YOUR GOAL: Return, from the listing that follows, each line containing the word "угловой".

DATA FOR THIS TASK:
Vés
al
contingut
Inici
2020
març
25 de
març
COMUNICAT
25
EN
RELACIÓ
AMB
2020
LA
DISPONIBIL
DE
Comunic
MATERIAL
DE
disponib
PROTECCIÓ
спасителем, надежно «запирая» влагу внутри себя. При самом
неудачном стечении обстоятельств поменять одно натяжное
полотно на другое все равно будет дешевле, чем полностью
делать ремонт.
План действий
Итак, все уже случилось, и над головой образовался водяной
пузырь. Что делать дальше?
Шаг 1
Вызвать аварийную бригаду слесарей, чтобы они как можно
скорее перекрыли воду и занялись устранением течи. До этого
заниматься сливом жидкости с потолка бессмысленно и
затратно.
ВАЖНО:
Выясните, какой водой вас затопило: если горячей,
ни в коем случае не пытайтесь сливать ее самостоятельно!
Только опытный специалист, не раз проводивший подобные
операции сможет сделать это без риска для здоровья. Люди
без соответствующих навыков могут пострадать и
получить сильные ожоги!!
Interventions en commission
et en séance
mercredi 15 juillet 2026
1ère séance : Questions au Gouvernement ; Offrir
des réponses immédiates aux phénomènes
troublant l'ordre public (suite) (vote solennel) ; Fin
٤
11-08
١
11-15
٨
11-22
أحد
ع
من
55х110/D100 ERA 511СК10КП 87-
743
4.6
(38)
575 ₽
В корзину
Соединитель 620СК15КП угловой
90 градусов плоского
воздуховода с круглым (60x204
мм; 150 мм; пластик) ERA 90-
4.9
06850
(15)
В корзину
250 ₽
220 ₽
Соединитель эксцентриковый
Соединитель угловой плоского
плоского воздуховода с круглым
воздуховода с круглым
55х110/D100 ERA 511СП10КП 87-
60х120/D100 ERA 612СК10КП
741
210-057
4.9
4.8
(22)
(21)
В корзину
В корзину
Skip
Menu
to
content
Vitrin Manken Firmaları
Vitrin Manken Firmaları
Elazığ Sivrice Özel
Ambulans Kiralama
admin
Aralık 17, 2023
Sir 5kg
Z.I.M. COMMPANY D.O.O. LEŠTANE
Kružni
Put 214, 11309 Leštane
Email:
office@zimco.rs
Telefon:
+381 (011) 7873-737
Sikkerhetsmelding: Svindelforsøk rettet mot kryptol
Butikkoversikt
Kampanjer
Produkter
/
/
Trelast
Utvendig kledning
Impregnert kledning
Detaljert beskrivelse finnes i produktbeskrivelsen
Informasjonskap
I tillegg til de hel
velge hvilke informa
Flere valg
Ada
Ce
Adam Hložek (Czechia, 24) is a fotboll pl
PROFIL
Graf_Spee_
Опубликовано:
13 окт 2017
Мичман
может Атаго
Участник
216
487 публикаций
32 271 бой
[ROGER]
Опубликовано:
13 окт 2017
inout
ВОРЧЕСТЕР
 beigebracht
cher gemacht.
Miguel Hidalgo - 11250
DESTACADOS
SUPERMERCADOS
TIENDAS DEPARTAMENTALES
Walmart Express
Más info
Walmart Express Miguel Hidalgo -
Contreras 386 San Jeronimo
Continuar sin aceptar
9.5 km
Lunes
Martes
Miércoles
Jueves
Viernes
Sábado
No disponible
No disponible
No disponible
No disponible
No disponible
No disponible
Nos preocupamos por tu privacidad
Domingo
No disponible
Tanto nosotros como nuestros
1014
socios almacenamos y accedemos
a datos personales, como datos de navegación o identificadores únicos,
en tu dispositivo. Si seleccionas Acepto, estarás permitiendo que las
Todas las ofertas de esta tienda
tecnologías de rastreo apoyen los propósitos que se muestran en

RESULT OF THIS EXERCISE:
Соединитель 620СК15КП угловой
Соединитель угловой плоского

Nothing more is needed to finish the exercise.